The stone circle measures 36.4 m in diameter.
In 1905, there were 37 stones remaining in the circle. At the time there were conspicuous gaps on the northern and western sides of the ring; the stones perhaps in these areas may have been removed for use as road metal. There are ground depressions where some of these stones have been removed. In 1915 it was reported that one had been removed but that three additional stones had been found in the circle. By 1988, Martin J. F. Fowler reported that there were only 29 stones in the circle. Conversely, the following year the archaeologist Aubrey Burl reported 30 stones, of which three had fallen and 27 remained standing. Originally it may have included around 100 stones, spaced about one metre (3 feet 3 inches) apart.
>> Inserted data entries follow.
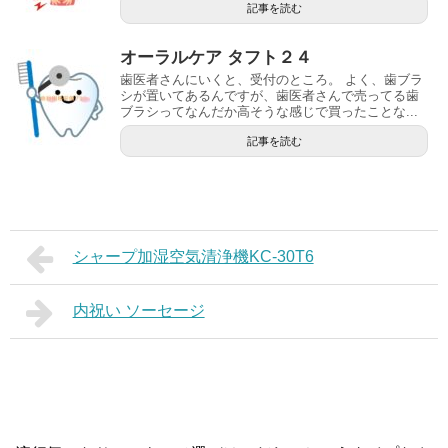
記事を読む
オーラルケア タフト２４
歯医者さんにいくと、受付のところ。 よく、歯ブラ
シが置いてあるんですが、歯医者さんで売ってる歯
ブラシってなんだか高そうな感じで買ったことな...
記事を読む
シャープ加湿空気清浄機KC-30T6
内祝い ソーセージ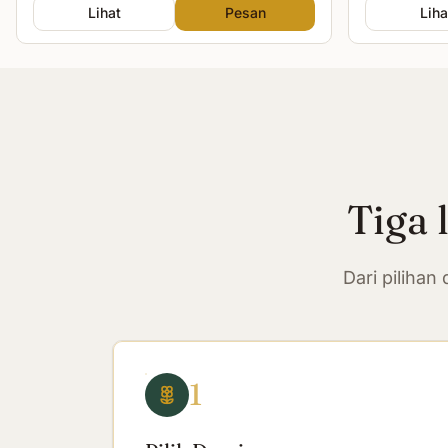
Lihat
Pesan
Liha
Tiga 
Dari piliha
1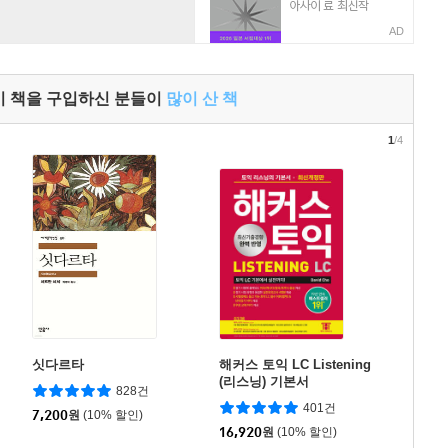
AD
이 책을 구입하신 분들이
많이 산 책
1
/4
싯다르타
해커스 토익 LC Listening
(리스닝) 기본서
828건
401건
7,200
원
(10% 할인)
16,920
원
(10% 할인)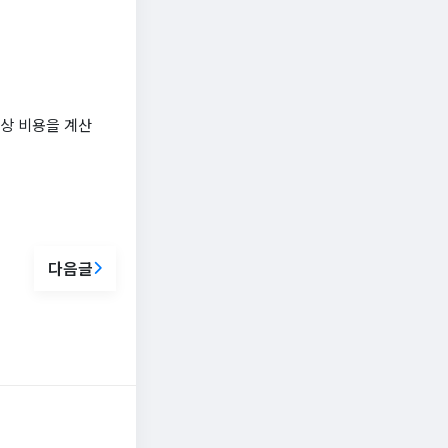
예상 비용을 계산
다음글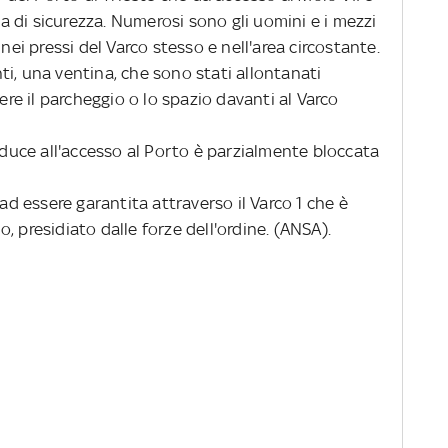
 di sicurezza. Numerosi sono gli uomini e i mezzi
 nei pressi del Varco stesso e nell'area circostante.
i, una ventina, che sono stati allontanati
e il parcheggio o lo spazio davanti al Varco
uce all'accesso al Porto è parzialmente bloccata
d essere garantita attraverso il Varco 1 che è
, presidiato dalle forze dell'ordine. (ANSA).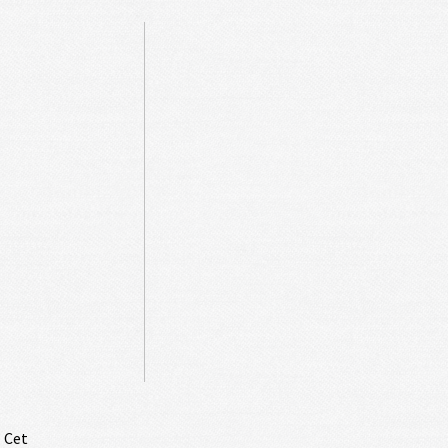
. Cet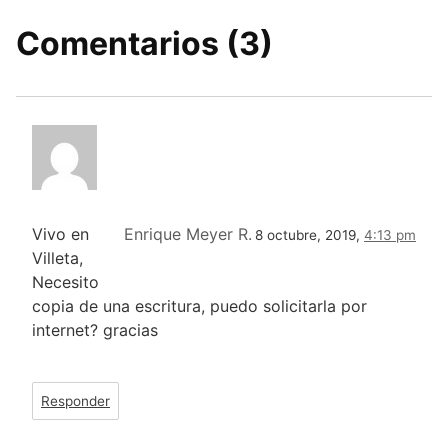
Comentarios (3)
Vivo en
Enrique Meyer R.
8 octubre, 2019,
4:13 pm
Villeta,
Necesito
copia de una escritura, puedo solicitarla por
internet? gracias
Responder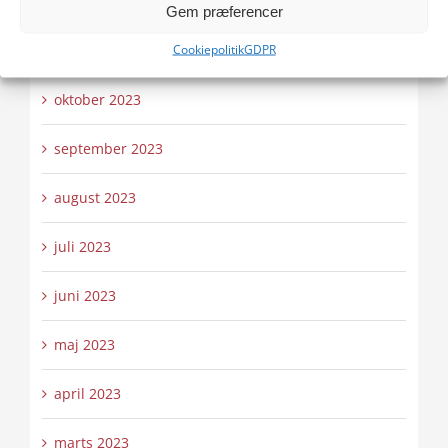
december 2023
Gem præferencer
Cookiepolitik
GDPR
november 2023
oktober 2023
september 2023
august 2023
juli 2023
juni 2023
maj 2023
april 2023
marts 2023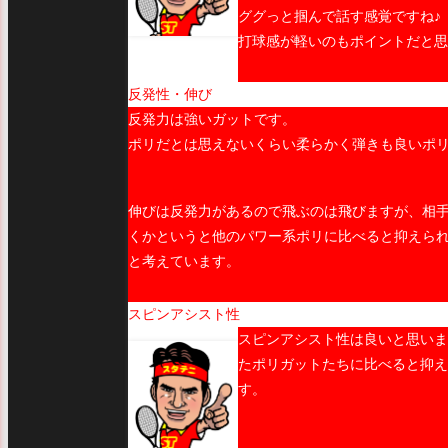
ググっと掴んで話す感覚ですね♪
打球感が軽いのもポイントだと思
反発性・伸び
反発力は強いガットです。
ポリだとは思えないくらい柔らかく弾きも良いポリ
伸びは反発力があるので飛ぶのは飛びますが、相
くかというと他のパワー系ポリに比べると抑えら
と考えています。
スピンアシスト性
スピンアシスト性は良いと思いま
たポリガットたちに比べると抑え
す。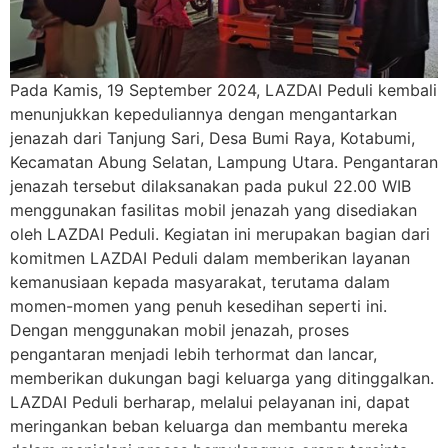
Pada Kamis, 19 September 2024, LAZDAI Peduli kembali
menunjukkan kepeduliannya dengan mengantarkan
jenazah dari Tanjung Sari, Desa Bumi Raya, Kotabumi,
Kecamatan Abung Selatan, Lampung Utara. Pengantaran
jenazah tersebut dilaksanakan pada pukul 22.00 WIB
menggunakan fasilitas mobil jenazah yang disediakan
oleh LAZDAI Peduli. Kegiatan ini merupakan bagian dari
komitmen LAZDAI Peduli dalam memberikan layanan
kemanusiaan kepada masyarakat, terutama dalam
momen-momen yang penuh kesedihan seperti ini.
Dengan menggunakan mobil jenazah, proses
pengantaran menjadi lebih terhormat dan lancar,
memberikan dukungan bagi keluarga yang ditinggalkan.
LAZDAI Peduli berharap, melalui pelayanan ini, dapat
meringankan beban keluarga dan membantu mereka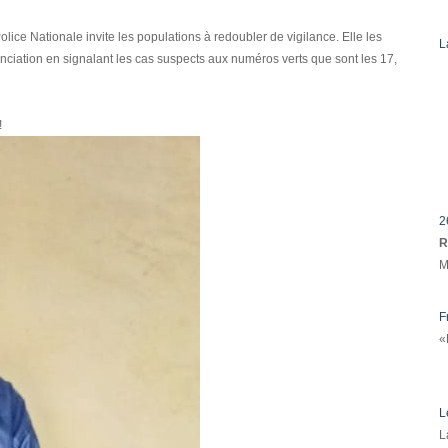
ce Nationale invite les populations à redoubler de vigilance. Elle les
L
nciation en signalant les cas suspects aux numéros verts que sont les 17,
!
2
R
M
F
«
L
L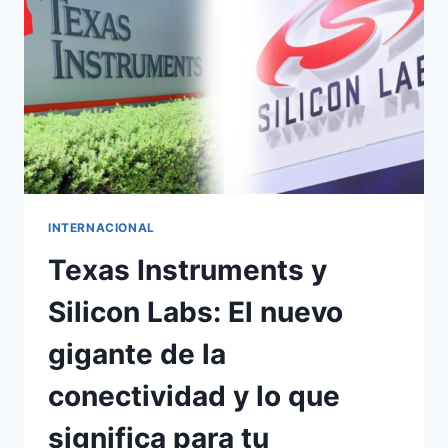
INTERNACIONAL
Texas Instruments y
Silicon Labs: El nuevo
gigante de la
conectividad y lo que
significa para tu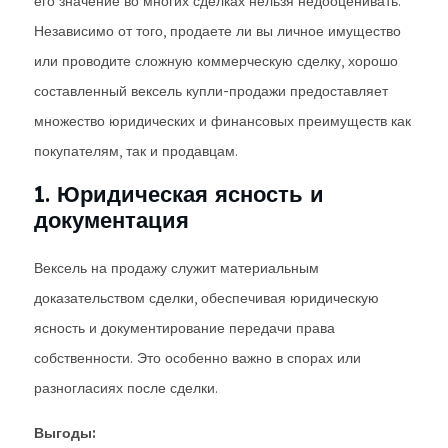
его значение во многих сделках нельзя недооценивать.
Независимо от того, продаете ли вы личное имущество
или проводите сложную коммерческую сделку, хорошо
составленный вексель купли-продажи предоставляет
множество юридических и финансовых преимуществ как
покупателям, так и продавцам.
1. Юридическая ясность и
документация
Вексель на продажу служит материальным
доказательством сделки, обеспечивая юридическую
ясность и документирование передачи права
собственности. Это особенно важно в спорах или
разногласиях после сделки.
Выгоды: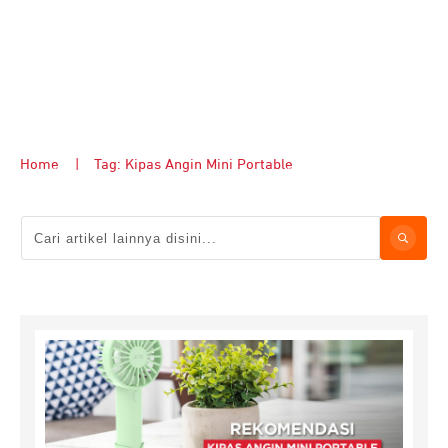
Home
|
Tag: Kipas Angin Mini Portable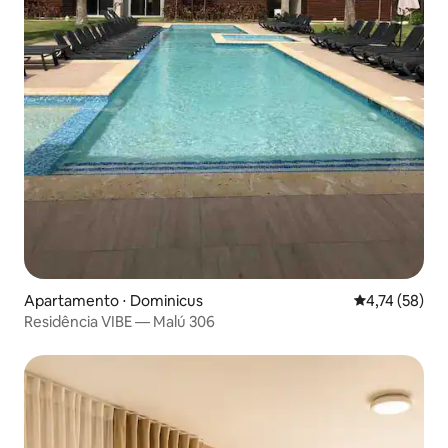
Apartamento ⋅ Dominicus
4,74 de uma a
4,74 (58)
Residência VIBE — Malú 306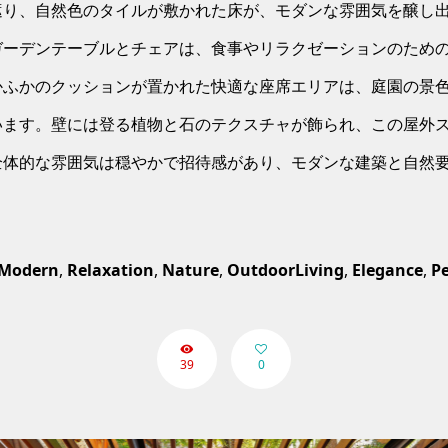
遮り、自然色のタイルが敷かれた床が、モダンな雰囲気を醸し
ガーデンテーブルとチェアは、食事やリラクゼーションのため
かふかのクッションが置かれた快適な座席エリアは、庭園の景
います。壁には登る植物と石のテクスチャが飾られ、この屋外
全体的な雰囲気は穏やかで招待感があり、モダンな建築と自然
Modern
,
Relaxation
,
Nature
,
OutdoorLiving
,
Elegance
,
P
39
0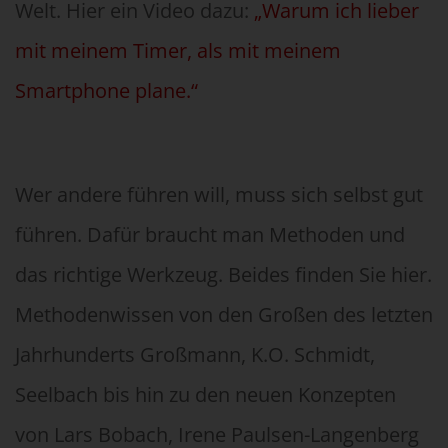
Welt. Hier ein Video dazu:
„Warum ich lieber
mit meinem Timer, als mit meinem
Smartphone plane.“
Wer andere führen will, muss sich selbst gut
führen. Dafür braucht man Methoden und
das richtige Werkzeug. Beides finden Sie hier.
Methodenwissen von den Großen des letzten
Jahrhunderts Großmann, K.O. Schmidt,
Seelbach bis hin zu den neuen Konzepten
von Lars Bobach, Irene Paulsen-Langenberg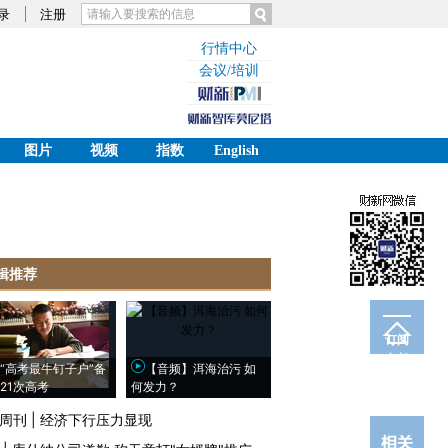
录
注册
行情中心
会议/培训
图片
视频
指数
English
辑推荐
订阅
电邮
“高考最牛钉子户”备
【音频】洱海治污 如
21次高考
何发力？
周刊
|
经济下行压力显现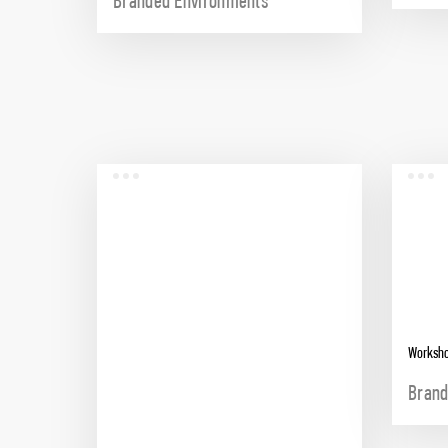
Branded Environments
Worksho
Brand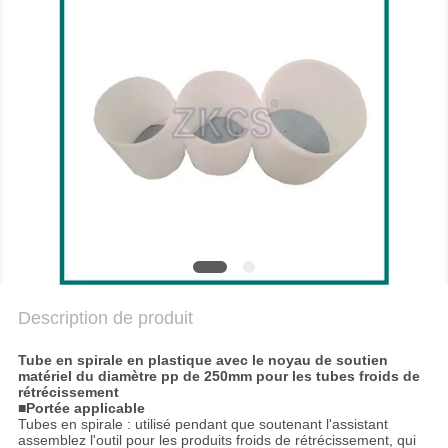
NOUS
NOUVELLES
LES
AFFAIRES
BLOGUER
PLAN
Description de produit
DU
SITE
Tube en spirale en plastique avec le noyau de soutien
matériel du diamètre pp de 250mm pour les tubes froids de
rétrécissement
■
Portée applicable
POLITIQUE
Tubes en spirale : utilisé pendant que soutenant l'assistant
assemblez l'outil pour les produits froids de rétrécissement, qui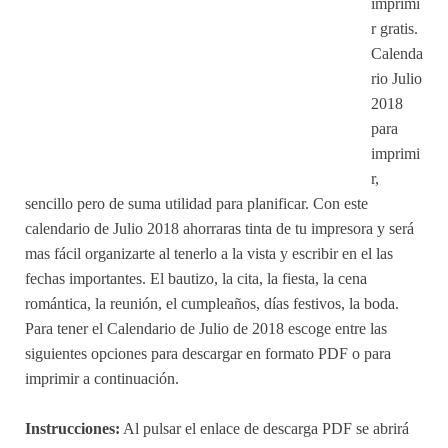
imprimi
r gratis.
Calenda
rio Julio
2018
para
imprimi
r,
sencillo pero de suma utilidad para planificar. Con este
calendario de Julio 2018 ahorraras tinta de tu impresora y será
mas fácil organizarte al tenerlo a la vista y escribir en el las
fechas importantes. El bautizo, la cita, la fiesta, la cena
romántica, la reunión, el cumpleaños, días festivos, la boda.
Para tener el Calendario de Julio de 2018 escoge entre las
siguientes opciones para descargar en formato PDF o para
imprimir a continuación.
Instrucciones:
Al pulsar el enlace de descarga PDF se abrirá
The stones themselves are small: on average they measure 10 cm in height, 30 cm (one foot) in width, and 10 cm in depth. The largest protrudes about 0.5 m from the ground. Most are incomplete, and likely have been broken since the original erection of the circle. It is not known if all the stones in the circle come from the same natural rock, but a sample from one stone was examined and found to be a hard, pale grey gritstone, likely taken from the nearby Pickwell Down grits. There are conspicuous quartz veins in many of the circle's stones.

===Investigation===
The site was accidentally rediscovered in 1898 when Archibald Hamilton was riding across Withypool Heath. His horse stumbled on one of the stones, and on further investigation he located other stones within the bracken. After the bracken on the heath was burned by farmers, Hamilton returned to pay closer attention to the circle. He contacted Colonel Bramble, the Vice President of the Somerset Archaeological and Natural History Society, who put him in touch with the archaeologist Harold St George Gray. Gray accompanied Hamilton on a visit to the site in August 1905, when he made a complete survey of the ring.

Gray published his findings in a 1906 volume of the Proceedings of the Somerset Archaeological and Natural History Society, in which he drew comparisons between the site and two Cornish stone circles that he had recently surveyed, Fernacre and Stannon Stone Circle. He suggested that the circle had been the site of cremations, the cremated human remains then being buried within the nearby tumuli. In August 1915, Gray returned to the site. He noted that the circle was in largely the same condition as before, but that the ling and whortleberry bushes around the site were more stunted than they had previously been. Between 1982 and 1985, Fowler visited Withypool Stone Circle alongside other prehistoric stone monuments in Exmoor for a catalogue published in a 1988 edition of the Proceedings.

The site has been designatedas a scheduled monument since 1925, and is thus accorded legal protection under the Ancient Monuments and Archaeological Areas Act 1979.